Valve assembly for a fuel gas tank, fuel gas tank with valve assembly

The invention relates to a valve assembly for a fuel gas tank. The invention also relates to a fuel gas tank with a valve assembly according to the invention. The fuel gas can in particular be hydrogen or natural gas, which is stored under pressure in a fuel gas tank.

The preferred field of application of the invention is fuel cell and/or gas vehicles that are powered by a fuel gas.

State of the art

Mobile fuel gas tank systems with at least one fuel gas tank for storing fuel gas, such as hydrogen or natural gas, are known. The fuel gas tank is usually designed as a high-pressure tank, in particular as a high-pressure gas bottle. A high-pressure tank always requires a shut-off valve to seal the tank tightly when the vehicle is not in use. For safety reasons, the shut-off valve is usually designed as a valve that is closed when there is no current.

The shut-off valve is usually integrated into a valve assembly that allows both the extraction of fuel gas from the fuel gas tank and the filling of the fuel gas tank with fuel gas. For this purpose, the valve assembly has a base body in which a extraction path and a filling path are formed. A controllable shut-off valve is integrated into the extraction path and a check valve is integrated into the filling path. The check valve prevents fuel gas from escaping from the fuel gas tank via the filling path. A further check valve can be arranged in the extraction path so that the flow direction in the two paths is determined via the check valves. DE 10 2016 008 443 A1 provides an example of a tank valve for mounting on a compressed gas container, which has a base body with a gas connection, via which the compressed gas container can be filled on the one hand and gas can be removed from the compressed gas container on the other. Within the base body, the gas connection is divided into a refueling line and a withdrawal line, with a withdrawal valve arranged in the withdrawal line. A check valve connected in series with the withdrawal valve blocks the flow against the intended flow direction when gas is withdrawn. The check valve thus prevents gas from flowing into the compressed gas container via the withdrawal line during refueling. Another check valve is integrated in the refueling line, which opens in the refueling direction and closes in the withdrawal direction.

The present invention is concerned with the object of specifying a valve assembly for a fuel gas tank which, for example, allows emergency refueling of the fuel gas tank via the removal path if the refueling path is blocked or the check valve in the refueling path is jammed.

To solve the problem, the valve assembly with the features of claim 1 is proposed. Advantageous further developments of the invention can be found in the subclaims. Furthermore, a fuel gas tank with a valve assembly according to the invention is specified.

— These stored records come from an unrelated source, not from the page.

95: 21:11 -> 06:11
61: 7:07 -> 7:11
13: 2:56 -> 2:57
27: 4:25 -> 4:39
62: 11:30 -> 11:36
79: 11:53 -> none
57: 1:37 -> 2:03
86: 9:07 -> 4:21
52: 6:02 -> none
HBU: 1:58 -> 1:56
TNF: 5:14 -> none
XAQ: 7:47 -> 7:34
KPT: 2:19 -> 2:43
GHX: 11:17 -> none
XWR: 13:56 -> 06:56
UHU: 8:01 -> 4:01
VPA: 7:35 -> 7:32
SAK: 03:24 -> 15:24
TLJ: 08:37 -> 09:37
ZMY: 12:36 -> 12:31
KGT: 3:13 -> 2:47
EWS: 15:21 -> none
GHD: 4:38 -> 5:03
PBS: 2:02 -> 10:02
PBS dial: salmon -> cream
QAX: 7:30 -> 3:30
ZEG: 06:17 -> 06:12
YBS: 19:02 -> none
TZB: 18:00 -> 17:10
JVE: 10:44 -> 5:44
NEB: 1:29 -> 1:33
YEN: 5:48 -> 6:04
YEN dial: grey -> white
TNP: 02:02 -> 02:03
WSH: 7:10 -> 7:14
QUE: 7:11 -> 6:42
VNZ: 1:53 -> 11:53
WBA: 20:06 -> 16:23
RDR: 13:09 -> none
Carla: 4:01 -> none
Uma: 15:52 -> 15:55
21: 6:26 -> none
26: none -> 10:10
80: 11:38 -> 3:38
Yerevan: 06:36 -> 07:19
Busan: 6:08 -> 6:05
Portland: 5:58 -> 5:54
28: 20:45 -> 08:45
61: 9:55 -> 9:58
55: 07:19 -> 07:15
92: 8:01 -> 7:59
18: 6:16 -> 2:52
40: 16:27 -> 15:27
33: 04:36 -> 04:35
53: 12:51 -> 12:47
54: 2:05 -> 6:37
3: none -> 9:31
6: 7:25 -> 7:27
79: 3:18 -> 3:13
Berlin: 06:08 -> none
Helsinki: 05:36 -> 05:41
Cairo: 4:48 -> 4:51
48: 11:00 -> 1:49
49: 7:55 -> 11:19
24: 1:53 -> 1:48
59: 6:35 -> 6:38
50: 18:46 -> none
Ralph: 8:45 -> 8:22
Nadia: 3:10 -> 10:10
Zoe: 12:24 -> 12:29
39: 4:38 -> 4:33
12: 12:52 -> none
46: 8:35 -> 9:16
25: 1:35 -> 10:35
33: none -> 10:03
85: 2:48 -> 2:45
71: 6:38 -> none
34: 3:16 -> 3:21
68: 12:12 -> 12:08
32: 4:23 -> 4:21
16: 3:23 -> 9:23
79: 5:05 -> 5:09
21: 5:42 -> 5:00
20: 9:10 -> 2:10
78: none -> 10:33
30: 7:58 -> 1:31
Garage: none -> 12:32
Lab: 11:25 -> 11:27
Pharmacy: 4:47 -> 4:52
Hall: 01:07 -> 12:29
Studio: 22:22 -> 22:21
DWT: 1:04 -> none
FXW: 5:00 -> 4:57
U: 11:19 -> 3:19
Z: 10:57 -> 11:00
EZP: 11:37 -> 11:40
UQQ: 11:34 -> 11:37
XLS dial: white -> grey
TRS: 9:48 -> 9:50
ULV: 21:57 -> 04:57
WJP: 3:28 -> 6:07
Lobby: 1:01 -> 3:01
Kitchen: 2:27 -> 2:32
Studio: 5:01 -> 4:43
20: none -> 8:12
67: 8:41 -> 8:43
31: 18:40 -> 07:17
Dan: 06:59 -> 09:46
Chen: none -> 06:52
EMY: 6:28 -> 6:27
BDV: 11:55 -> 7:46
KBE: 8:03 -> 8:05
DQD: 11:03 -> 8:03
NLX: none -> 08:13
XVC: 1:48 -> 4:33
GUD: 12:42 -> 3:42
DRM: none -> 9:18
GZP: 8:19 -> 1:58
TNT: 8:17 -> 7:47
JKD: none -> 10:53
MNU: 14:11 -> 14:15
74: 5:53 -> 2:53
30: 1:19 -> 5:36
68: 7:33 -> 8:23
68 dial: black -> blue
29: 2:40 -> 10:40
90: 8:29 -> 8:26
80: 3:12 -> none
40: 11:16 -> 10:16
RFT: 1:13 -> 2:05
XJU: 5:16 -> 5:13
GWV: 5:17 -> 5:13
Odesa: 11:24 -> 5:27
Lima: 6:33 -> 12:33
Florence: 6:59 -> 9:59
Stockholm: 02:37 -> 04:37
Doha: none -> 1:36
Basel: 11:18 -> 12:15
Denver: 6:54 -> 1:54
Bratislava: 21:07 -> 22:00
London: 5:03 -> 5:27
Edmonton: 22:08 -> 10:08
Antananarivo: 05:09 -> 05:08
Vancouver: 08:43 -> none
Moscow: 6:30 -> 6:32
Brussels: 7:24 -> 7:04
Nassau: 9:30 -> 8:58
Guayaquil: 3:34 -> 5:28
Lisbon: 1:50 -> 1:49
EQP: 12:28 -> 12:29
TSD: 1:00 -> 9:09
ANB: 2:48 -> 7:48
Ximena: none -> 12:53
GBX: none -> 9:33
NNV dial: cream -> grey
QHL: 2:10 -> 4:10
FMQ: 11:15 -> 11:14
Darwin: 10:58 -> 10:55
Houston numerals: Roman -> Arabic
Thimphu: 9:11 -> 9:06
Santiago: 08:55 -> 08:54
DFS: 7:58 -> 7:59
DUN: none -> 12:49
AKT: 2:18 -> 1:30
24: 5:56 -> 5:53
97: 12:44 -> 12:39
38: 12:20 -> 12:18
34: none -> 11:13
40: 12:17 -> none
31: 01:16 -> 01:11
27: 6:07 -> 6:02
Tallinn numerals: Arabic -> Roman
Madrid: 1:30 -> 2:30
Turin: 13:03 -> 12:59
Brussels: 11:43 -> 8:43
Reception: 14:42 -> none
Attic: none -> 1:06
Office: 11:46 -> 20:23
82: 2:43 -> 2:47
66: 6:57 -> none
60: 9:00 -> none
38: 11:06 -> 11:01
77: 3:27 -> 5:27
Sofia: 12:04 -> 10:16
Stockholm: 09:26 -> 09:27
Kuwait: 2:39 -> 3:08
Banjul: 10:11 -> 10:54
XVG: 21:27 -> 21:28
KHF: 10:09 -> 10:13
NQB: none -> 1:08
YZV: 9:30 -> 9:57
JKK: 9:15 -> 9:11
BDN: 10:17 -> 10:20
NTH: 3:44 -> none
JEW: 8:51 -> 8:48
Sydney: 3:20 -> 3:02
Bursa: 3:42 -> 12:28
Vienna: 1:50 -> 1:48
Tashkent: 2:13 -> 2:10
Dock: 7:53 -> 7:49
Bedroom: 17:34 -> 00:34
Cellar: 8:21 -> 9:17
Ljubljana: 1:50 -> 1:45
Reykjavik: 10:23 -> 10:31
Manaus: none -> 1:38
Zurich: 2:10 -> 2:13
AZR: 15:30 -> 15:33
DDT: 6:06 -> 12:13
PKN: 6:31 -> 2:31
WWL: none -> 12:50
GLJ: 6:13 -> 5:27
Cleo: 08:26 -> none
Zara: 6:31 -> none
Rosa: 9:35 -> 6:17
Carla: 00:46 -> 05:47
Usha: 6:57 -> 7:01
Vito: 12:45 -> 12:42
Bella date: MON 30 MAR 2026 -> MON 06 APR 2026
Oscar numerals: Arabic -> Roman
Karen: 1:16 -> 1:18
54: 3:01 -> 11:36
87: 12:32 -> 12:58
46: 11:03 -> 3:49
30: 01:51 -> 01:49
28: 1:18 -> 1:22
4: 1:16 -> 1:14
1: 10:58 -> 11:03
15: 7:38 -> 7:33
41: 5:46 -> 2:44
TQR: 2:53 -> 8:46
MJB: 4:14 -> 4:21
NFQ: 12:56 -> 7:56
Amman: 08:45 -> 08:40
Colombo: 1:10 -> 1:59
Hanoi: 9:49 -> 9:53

Disclosure of the invention

The valve assembly proposed for a fuel gas tank comprises a base body in which a removal path with an integrated shut-off valve for removing fuel gas from the fuel gas tank and a refueling path with an integrated check valve for refueling the fuel gas tank with fuel gas are formed, wherein the removal path and the refueling path are combined within the base body in a path that opens into a common gas connection. According to the invention, at least two further gas flow paths are formed in the base body, each of which bypasses the shut-off valve and forms a downstream section of the removal path arranged downstream of the shut-off valve in the removal direction. with an inflow-side section of the extraction path arranged upstream of the shut-off valve and/or with a storage volume formed in the fuel gas tank. The flow direction in the extraction path is determined by a first check valve arranged in the inflow-side section and a second check valve arranged in the outflow-side section, and the flow through the two further gas flow paths in the extraction direction is blocked by a check valve each.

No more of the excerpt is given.